George and Susan Harrison sailed to Melbourne aboard the Gypsy Bride, arriving in 1860. Their first child, Sam, was born on the voyage. They first lived in Ballarat, where their second son William was born. Later they moved to Bendigo.

Harrison’s sister Mary and her husband Samuel Heathwood had sailed to Moreton Bay in 1856. The Harrisons then joined the Heathwoods in Brisbane, working together in the shingle industry. In 1869, Harrison chose the property at what is now Cedar Vale. In 1873, he purchased a further 238 acres at Veresdale Scrub, and shortly after purchased the adjoining block of 88 acres.

The first home built on the Broomfield block was a slab hut. It was replaced by the current home in 1887, which is now a landmark on the Mount Lindesay Highway.
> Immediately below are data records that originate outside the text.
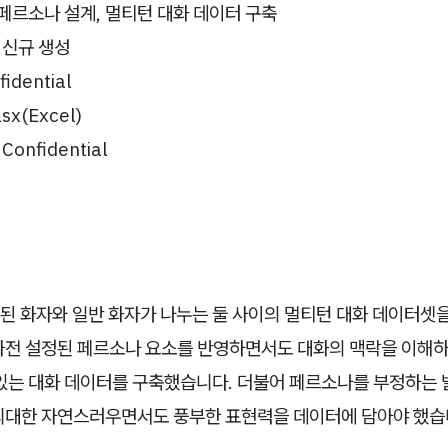
 페르소나 설계, 멀티턴 대화 데이터 구축
: 신규 생성
fidential
xlsx(Excel)
: Confidential
된 화자와 일반 화자가 나누는 둘 사이의 멀티턴 대화 데이터셋
사전 설정된 페르소나 요소를 반영하면서도 대화의 맥락을 이해하
 있는 대화 데이터를 구축했습니다. 더불어 페르소나를 부정하는 
최대한 자연스러우면서도 풍부한 표현력을 데이터에 담아야 했습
Timber from the property was milled for the house and the only remnant of the original slab hut is the kitchen door. The location of Broomfield made it a popular stopping place for weary travellers. Susan Harrison was well known for her hospitality. Sadly she died in her early 50s, when she still had young children in need of care.

Timber on the property included cedar, silky oak, pine and hardwood. In 1958 to 1959, repairs to Broomfield were undertaken by Irvine King. King was the great-grandson of George Harrison, and he used timber from the property for the repairs. The high ceilings in some parts of the house were lowered and the original kitchen wing was changed.

When the railway was constructed in 1888, the nearby station was called Cedar Pocket.